ENTRIES SHOWN: Begin

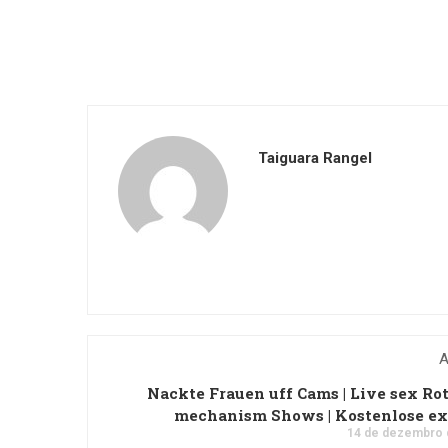
Taiguara Rangel
A
Nackte Frauen uff Cams | Live sex Ro
mechanism Shows | Kostenlose ex
14 de dezembro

ENTRIES SHOWN: End

TASK BRIEF: Each record above needs to be transcribed word for word, with its pictures omitted.

REPLY:
Taiguara Rangel
A
Nackte Frauen uff Cams | Live sex Ro
mechanism Shows | Kostenlose ex
14 de dezembro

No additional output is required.